◆ What to work on
Look through the entries that follow and count the lines with the word "Publish". The reply is that number alone.

◆ Supplied entries
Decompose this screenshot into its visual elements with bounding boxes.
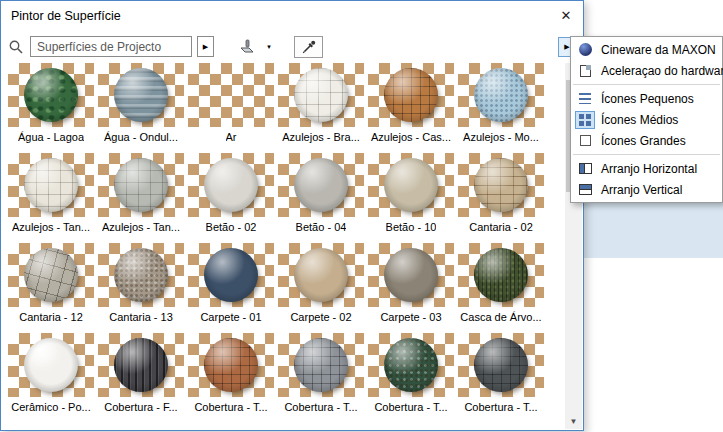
material-item[interactable]: Carpete - 02 (276, 243, 366, 333)
material-item[interactable]: Azulejos - Bra... (276, 63, 366, 153)
material-item[interactable]: Cobertura - T... (366, 333, 456, 423)
material-thumbnail[interactable] (188, 153, 274, 217)
scroll-down-button[interactable]: ▼ (565, 413, 582, 429)
materials-area: Água - LagoaÁgua - Ondul...ArAzulejos - … (2, 63, 582, 429)
material-label: Cobertura - T... (194, 401, 267, 413)
material-label: Betão - 10 (386, 221, 437, 233)
material-sphere-preview (384, 248, 438, 302)
scope-arrow-button[interactable]: ▶ (197, 36, 214, 57)
material-item[interactable]: Azulejos - Cas... (366, 63, 456, 153)
material-sphere-preview (24, 248, 78, 302)
material-item[interactable]: Cantaria - 12 (6, 243, 96, 333)
material-sphere-preview (114, 338, 168, 392)
material-label: Cobertura - T... (464, 401, 537, 413)
material-thumbnail[interactable] (458, 333, 544, 397)
menu-item-small-icons[interactable]: Ícones Pequenos (571, 88, 722, 109)
material-item[interactable]: Azulejos - Mo... (456, 63, 546, 153)
menu-item-arrange-vertical[interactable]: Arranjo Vertical (571, 179, 722, 200)
material-thumbnail[interactable] (8, 153, 94, 217)
material-sphere-preview (384, 68, 438, 122)
material-item[interactable]: Betão - 02 (186, 153, 276, 243)
material-label: Azulejos - Bra... (282, 131, 360, 143)
material-sphere-preview (384, 158, 438, 212)
material-thumbnail[interactable] (8, 63, 94, 127)
material-item[interactable]: Betão - 04 (276, 153, 366, 243)
material-thumbnail[interactable] (98, 333, 184, 397)
titlebar[interactable]: Pintor de Superfície ✕ (1, 1, 583, 30)
menu-separator (573, 154, 720, 155)
menu-item-medium-icons[interactable]: Ícones Médios (571, 109, 722, 130)
material-item[interactable]: Cantaria - 02 (456, 153, 546, 243)
material-item[interactable]: Cobertura - F... (96, 333, 186, 423)
arrange-vertical-icon (575, 181, 595, 199)
material-thumbnail[interactable] (458, 153, 544, 217)
material-item[interactable]: Azulejos - Tan... (96, 153, 186, 243)
material-sphere-preview (114, 248, 168, 302)
material-thumbnail[interactable] (278, 333, 364, 397)
material-thumbnail[interactable] (98, 63, 184, 127)
material-thumbnail[interactable] (458, 243, 544, 307)
material-item[interactable]: Cobertura - T... (276, 333, 366, 423)
material-sphere-preview (294, 158, 348, 212)
menu-item-large-icons[interactable]: Ícones Grandes (571, 130, 722, 151)
eyedropper-icon (302, 40, 316, 54)
menu-item-label: Ícones Pequenos (601, 92, 694, 106)
material-thumbnail[interactable] (278, 243, 364, 307)
material-item[interactable]: Cobertura - T... (186, 333, 276, 423)
material-sphere-preview (474, 248, 528, 302)
menu-item-label: Cineware da MAXON (601, 43, 716, 57)
material-thumbnail[interactable] (368, 153, 454, 217)
material-item[interactable]: Carpete - 01 (186, 243, 276, 333)
material-sphere-preview (474, 68, 528, 122)
material-label: Água - Lagoa (18, 131, 84, 143)
surface-scope-select[interactable]: Superfícies de Projecto (30, 36, 192, 57)
material-label: Cantaria - 13 (109, 311, 173, 323)
material-item[interactable]: Ar (186, 63, 276, 153)
paint-mode-dropdown[interactable]: ▾ (264, 35, 274, 59)
material-sphere-preview (24, 338, 78, 392)
material-label: Azulejos - Tan... (12, 221, 90, 233)
material-thumbnail[interactable] (368, 333, 454, 397)
material-sphere-preview (24, 158, 78, 212)
material-label: Cerâmico - Po... (11, 401, 90, 413)
menu-item-arrange-horizontal[interactable]: Arranjo Horizontal (571, 158, 722, 179)
menu-item-label: Aceleraçao do hardware (601, 64, 723, 78)
material-thumbnail[interactable] (98, 243, 184, 307)
material-thumbnail[interactable] (278, 153, 364, 217)
material-thumbnail[interactable] (188, 63, 274, 127)
paint-mode-button[interactable] (234, 35, 262, 59)
material-thumbnail[interactable] (368, 63, 454, 127)
material-sphere-preview (24, 68, 78, 122)
material-item[interactable]: Cantaria - 13 (96, 243, 186, 333)
menu-item-label: Arranjo Horizontal (601, 162, 697, 176)
material-item[interactable]: Cobertura - T... (456, 333, 546, 423)
eyedropper-button[interactable] (294, 36, 323, 58)
material-item[interactable]: Casca de Árvo... (456, 243, 546, 333)
material-thumbnail[interactable] (188, 243, 274, 307)
material-item[interactable]: Cerâmico - Po... (6, 333, 96, 423)
search-icon (8, 39, 24, 55)
menu-item-label: Arranjo Vertical (601, 183, 682, 197)
material-thumbnail[interactable] (188, 333, 274, 397)
close-button[interactable]: ✕ (549, 1, 583, 30)
icons-small-icon (575, 90, 595, 108)
material-label: Cobertura - T... (284, 401, 357, 413)
material-item[interactable]: Água - Lagoa (6, 63, 96, 153)
material-label: Cobertura - F... (104, 401, 177, 413)
arrange-horizontal-icon (575, 160, 595, 178)
menu-item-label: Ícones Médios (601, 113, 678, 127)
material-thumbnail[interactable] (278, 63, 364, 127)
material-item[interactable]: Azulejos - Tan... (6, 153, 96, 243)
materials-grid: Água - LagoaÁgua - Ondul...ArAzulejos - … (6, 63, 546, 423)
material-thumbnail[interactable] (98, 153, 184, 217)
material-thumbnail[interactable] (8, 333, 94, 397)
material-thumbnail[interactable] (458, 63, 544, 127)
menu-item-hardware-acceleration[interactable]: Aceleraçao do hardware (571, 60, 722, 81)
material-thumbnail[interactable] (8, 243, 94, 307)
material-item[interactable]: Água - Ondul... (96, 63, 186, 153)
material-item[interactable]: Carpete - 03 (366, 243, 456, 333)
menu-item-cineware[interactable]: Cineware da MAXON (571, 39, 722, 60)
material-label: Betão - 04 (296, 221, 347, 233)
material-item[interactable]: Betão - 10 (366, 153, 456, 243)
material-thumbnail[interactable] (368, 243, 454, 307)
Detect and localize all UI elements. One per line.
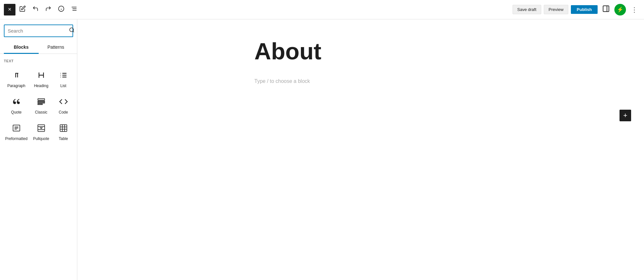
heading-label: Heading: [34, 84, 48, 88]
pullquote-label: Pullquote: [33, 136, 49, 141]
add-block-icon: +: [623, 111, 628, 120]
wp-lightning-icon: ⚡: [617, 6, 623, 13]
table-label: Table: [59, 136, 68, 141]
publish-button[interactable]: Publish: [571, 5, 598, 14]
quote-icon: [12, 97, 21, 107]
paragraph-icon: [12, 71, 21, 81]
code-icon: [59, 97, 68, 107]
list-view-button[interactable]: [68, 4, 80, 15]
close-icon: ×: [8, 6, 12, 13]
sidebar: Blocks Patterns TEXT Paragraph Heading: [0, 19, 77, 280]
search-icon: [69, 27, 75, 35]
close-button[interactable]: ×: [4, 4, 15, 15]
page-title[interactable]: About: [255, 39, 467, 64]
info-icon: [58, 5, 64, 14]
undo-icon: [32, 5, 39, 14]
preview-button[interactable]: Preview: [544, 5, 568, 14]
editor-area: About Type / to choose a block +: [77, 19, 644, 280]
toolbar: × Save draft Pre: [0, 0, 644, 19]
edit-icon: [19, 5, 26, 14]
block-item-classic[interactable]: Classic: [30, 92, 52, 118]
tab-patterns[interactable]: Patterns: [39, 41, 73, 54]
save-draft-button[interactable]: Save draft: [513, 5, 541, 14]
list-icon: [59, 71, 68, 81]
wp-logo-button[interactable]: ⚡: [614, 4, 626, 15]
classic-icon: [37, 97, 46, 107]
info-button[interactable]: [55, 4, 67, 15]
quote-label: Quote: [11, 110, 22, 115]
block-item-paragraph[interactable]: Paragraph: [3, 65, 30, 92]
text-section-label: TEXT: [0, 54, 77, 65]
svg-line-9: [73, 31, 74, 32]
editor-content: About Type / to choose a block: [229, 39, 493, 85]
code-label: Code: [59, 110, 68, 115]
block-item-pullquote[interactable]: Pullquote: [30, 118, 52, 145]
toolbar-left: ×: [4, 4, 80, 15]
redo-button[interactable]: [43, 4, 54, 15]
list-view-icon: [71, 5, 77, 14]
undo-button[interactable]: [30, 4, 41, 15]
preformatted-label: Preformatted: [5, 136, 27, 141]
svg-point-8: [70, 28, 73, 32]
block-item-heading[interactable]: Heading: [30, 65, 52, 92]
search-input[interactable]: [8, 28, 69, 34]
block-item-quote[interactable]: Quote: [3, 92, 30, 118]
svg-rect-6: [603, 6, 609, 12]
redo-icon: [45, 5, 52, 14]
blocks-grid: Paragraph Heading List: [0, 65, 77, 145]
classic-label: Classic: [35, 110, 47, 115]
list-label: List: [60, 84, 66, 88]
table-icon: [59, 124, 68, 134]
block-placeholder[interactable]: Type / to choose a block: [255, 77, 467, 85]
block-item-code[interactable]: Code: [52, 92, 74, 118]
svg-rect-17: [38, 101, 44, 102]
tab-blocks[interactable]: Blocks: [4, 41, 39, 54]
edit-button[interactable]: [17, 4, 28, 15]
sidebar-toggle-icon: [602, 5, 610, 14]
search-box: [4, 25, 73, 37]
preformatted-icon: [12, 124, 21, 134]
svg-rect-18: [38, 102, 44, 103]
svg-rect-29: [60, 125, 67, 132]
svg-rect-19: [38, 104, 42, 105]
svg-rect-24: [38, 125, 44, 132]
paragraph-label: Paragraph: [7, 84, 25, 88]
toolbar-right: Save draft Preview Publish ⚡ ⋮: [513, 4, 640, 15]
pullquote-icon: [37, 124, 46, 134]
block-item-table[interactable]: Table: [52, 118, 74, 145]
search-container: [0, 19, 77, 41]
svg-rect-16: [38, 99, 44, 100]
more-options-button[interactable]: ⋮: [629, 4, 640, 15]
block-item-preformatted[interactable]: Preformatted: [3, 118, 30, 145]
heading-icon: [37, 71, 46, 81]
block-item-list[interactable]: List: [52, 65, 74, 92]
add-block-button[interactable]: +: [620, 110, 631, 121]
main-layout: Blocks Patterns TEXT Paragraph Heading: [0, 19, 644, 280]
sidebar-toggle-button[interactable]: [600, 4, 612, 15]
more-options-icon: ⋮: [631, 6, 638, 14]
block-tabs: Blocks Patterns: [0, 41, 77, 54]
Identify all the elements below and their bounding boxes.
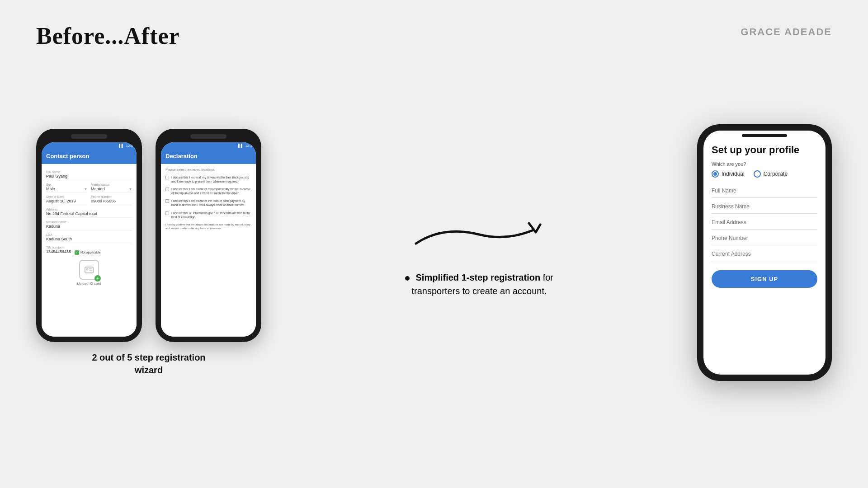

◆ The answer
2